El caso es que mientras esperaba que el posnet hiciera su parte, junto a la caja en el mostrador –también hay un mostrador, sí, con señaladores y láminas ilustradas por Josefina Schivo Federico para atesorar– me distraje viendo unos ejemplares agrupados sin criterio expreso. Mamá, quiero ser bailarina (Club Hem), un “librito” que no llega a las 70 páginas, se robó toda mi atención, con su portada de mujeres voladoras, guerreras, atajando en enérgicos grand jetés los flechazos que les disparan desde arcos de otras eras. Lo hojeé rápidamente y a simple vista no logré entender cómo ese título que preanunciaba un relato autobiográfico o testimonial podía ponerse de acuerdo con la apariencia de un trabajo académico, que puede tener notas al pie tanto o más largas que el texto propiamente dicho. Lo sumé a la cuenta. Y con los días, volví para comprar otro igual, un segundo libro del mismo título para regalarle a una historiadora y balletómana amiga. Seguro estará encantada de viajar por estos breves capítulos que parten de la prehistoria de la danza en la corte de Luis XIV, se meten con los griegos –que una vez más tienen la culpa de todo–, cruzan el cuerpo con las matemáticas en un baile de números, rectas y planos, atraviesan los tiempos modernos (“ponele”) y terminan por formular la frase del título: “Mamá quiero ser bailarina” alude al pedido que muchas nenas hicimos alguna vez sin la menor idea de lo que creíamos querer.

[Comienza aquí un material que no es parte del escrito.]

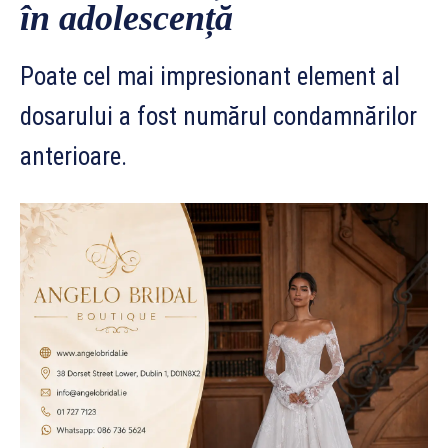
în adolescență
Poate cel mai impresionant element al
dosarului a fost numărul condamnărilor
anterioare.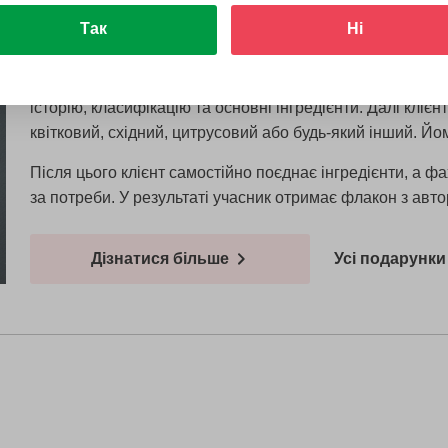
Так
Ні
На учасника чекає індивідуальне заняття разом із про
Спочатку професіонал ознайомить гостя із базовими пр
історію, класифікацію та основні інгредієнти. Далі кліє
квітковий, східний, цитрусовий або будь-який інший. Йо
Після цього клієнт самостійно поєднає інгредієнти, а 
за потреби. У результаті учасник отримає флакон з ав
Дізнатися більше
Усі подарунки 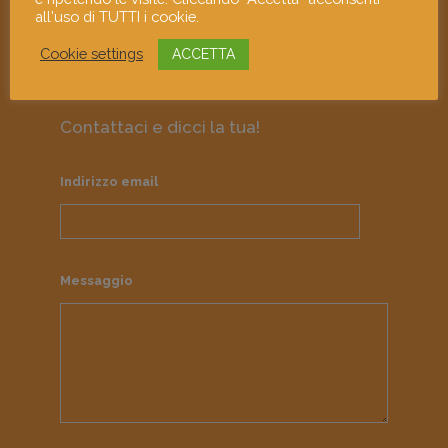
approfondimento culturale e di
all'uso di TUTTI i cookie.
responsabilità sociale.
Cookie settings
ACCETTA
Contattaci e dicci la tua!
Indirizzo email
Messaggio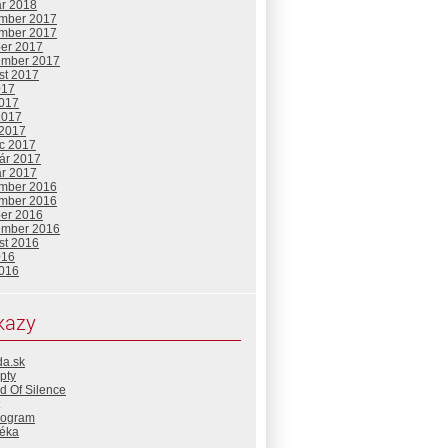
ár 2018
mber 2017
mber 2017
ber 2017
ember 2017
st 2017
017
2017
2017
 2017
c 2017
uár 2017
ár 2017
mber 2016
mber 2016
ber 2016
ember 2016
st 2016
016
2016
kazy
da.sk
pty
d Of Silence
rogram
téka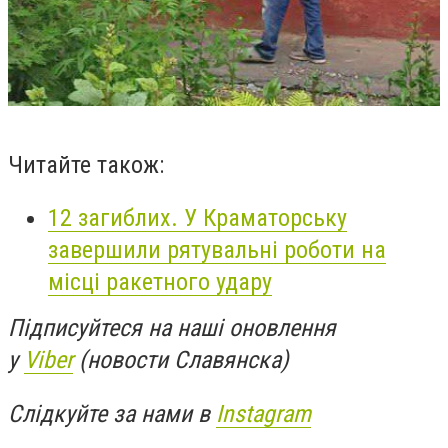
Читайте також:
12 загиблих. У Краматорську
завершили рятувальні роботи на
місці ракетного удару
Підписуйтеся на наші оновлення
у
Viber
(новости Славянска)
Слідкуйте за нами в
Instagram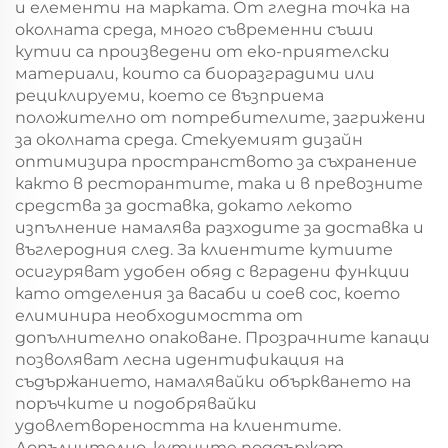
и елементи на марката. От гледна точка на
околната среда, много съвременни съши
кутии са произведени от еко-приятелски
материали, които са биоразградими или
рециклируеми, което се възприема
положително от потребителите, загрижени
за околната среда. Стекуемият дизайн
оптимизира пространството за съхранение
както в ресторантите, така и в превозните
средства за доставка, докато лекото
изпълнение намалява разходите за доставка и
въглеродния след. За клиентите кутиите
осигуряват удобен обяд с вградени функции
като отделения за васаби и соев сос, което
елиминира необходимостта от
допълнително опаковане. Прозрачните капаци
позволяват лесна идентификация на
съдържанието, намалявайки объркването на
поръчките и подобрявайки
удовлетвореността на клиентите.
Допълнително, кутиите поддържат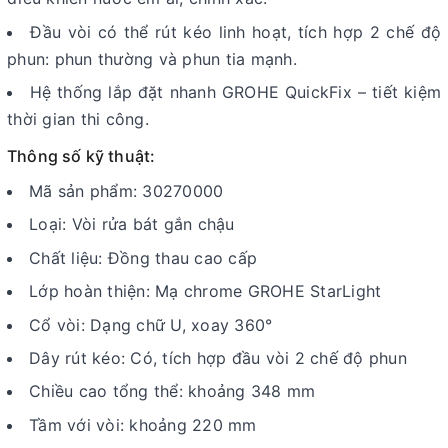
Đầu vòi có thể rút kéo linh hoạt, tích hợp 2 chế độ
phun: phun thường và phun tia mạnh.
Hệ thống lắp đặt nhanh GROHE QuickFix – tiết kiệm
thời gian thi công.
Thông số kỹ thuật:
Mã sản phẩm: 30270000
Loại: Vòi rửa bát gắn chậu
Chất liệu: Đồng thau cao cấp
Lớp hoàn thiện: Mạ chrome GROHE StarLight
Cổ vòi: Dạng chữ U, xoay 360°
Dây rút kéo: Có, tích hợp đầu vòi 2 chế độ phun
Chiều cao tổng thể: khoảng 348 mm
Tầm với vòi: khoảng 220 mm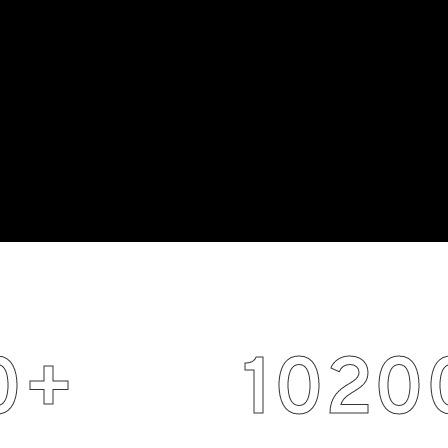
0
+
1020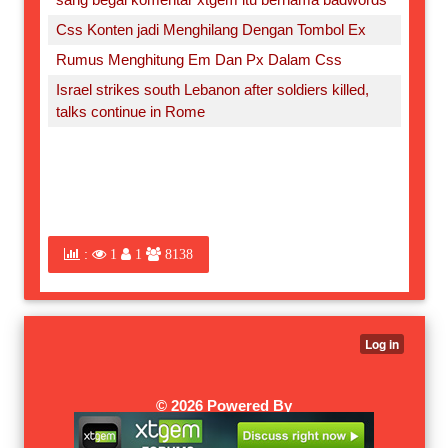
Css Konten jadi Menghilang Dengan Tombol Ex
Rumus Menghitung Em Dan Px Dalam Css
Israel strikes south Lebanon after soldiers killed,
talks continue in Rome
:
1
1
8138
©
2026 Powered By
XTGEM.COM
|
W3SCHOOLS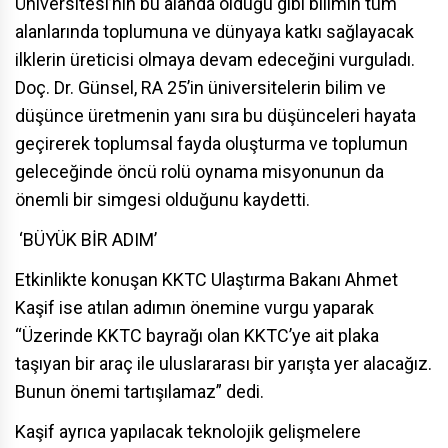
Üniversitesi’nin bu alanda olduğu gibi bilimin tüm
alanlarında toplumuna ve
dünyaya
katkı sağlayacak
ilklerin üreticisi olmaya devam edeceğini vurguladı.
Doç. Dr. Günsel, RA 25’in üniversitelerin
bilim
ve
düşünce üretmenin yanı sıra bu düşünceleri hayata
geçirerek toplumsal fayda oluşturma ve toplumun
geleceğinde öncü rolü oynama misyonunun da
önemli bir simgesi olduğunu kaydetti.
‘BÜYÜK BİR ADIM’
Etkinlikte konuşan KKTC
Ulaştırma Bakanı
Ahmet
Kaşif ise atılan adımın önemine vurgu yaparak
“Üzerinde KKTC bayrağı olan KKTC’ye ait plaka
taşıyan bir araç ile uluslararası bir yarışta yer alacağız.
Bunun önemi tartışılamaz” dedi.
Kaşif ayrıca yapılacak teknolojik gelişmelere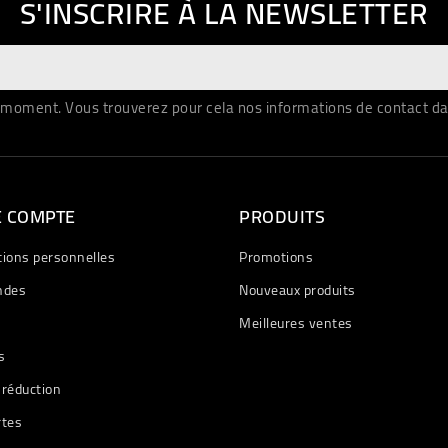
S'INSCRIRE À LA NEWSLETTER
moment. Vous trouverez pour cela nos informations de contact dans 
E COMPTE
PRODUITS
tions personnelles
Promotions
des
Nouveaux produits
Meilleures ventes
s
 réduction
rtes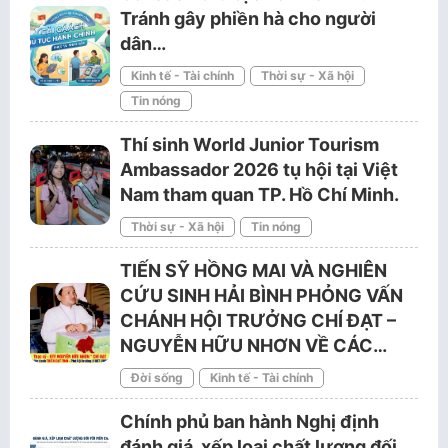
Tránh gây phiền hà cho người
dân…
Kinh tế - Tài chính
Thời sự - Xã hội
Tin nóng
Thí sinh World Junior Tourism
Ambassador 2026 tụ hội tại Việt
Nam tham quan TP. Hồ Chí Minh.
Thời sự - Xã hội
Tin nóng
TIẾN SỸ HỒNG MAI VÀ NGHIÊN
CỨU SINH HẢI BÌNH PHỎNG VẤN
CHÁNH HỘI TRƯỞNG CHÍ ĐẠT –
NGUYỄN HỮU NHƠN VỀ CÁC…
Đời sống
Kinh tế - Tài chính
Chính phủ ban hành Nghị định
đánh giá, xếp loại chất lượng đối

Pero lo más interesante del trabajo de María Carolina Marschoff –que tiene una raíz académica, aunque aclare “Esto no es una tesis”– no es el tema sino el tono en que se expresa su investigación, rigurosa en la información y crítica en la mirada, que es a la vez histórica y actual, cultural y política, y hace un envidiable uso del humor y el lenguaje coloquial. Cuenta la autora que cuando ingresó al grupo de estudio donde germinaron estas inquietudes, le preguntaron: “¿Por qué querés investigar danza?” Y que contestó: “Porque quiero saber de qué se trata. Y para saber de qué se trata, hay que desgarrarla”.
Instrucciones para vivir una vida: Prestar atención. Sorprenderse. Contarlo. Cumplo así la voluntad de esos versos de Mary Oliver que me traje, por azar, impresos detrás de una postal que aquella tarde puso Mandolina en mi bolsa.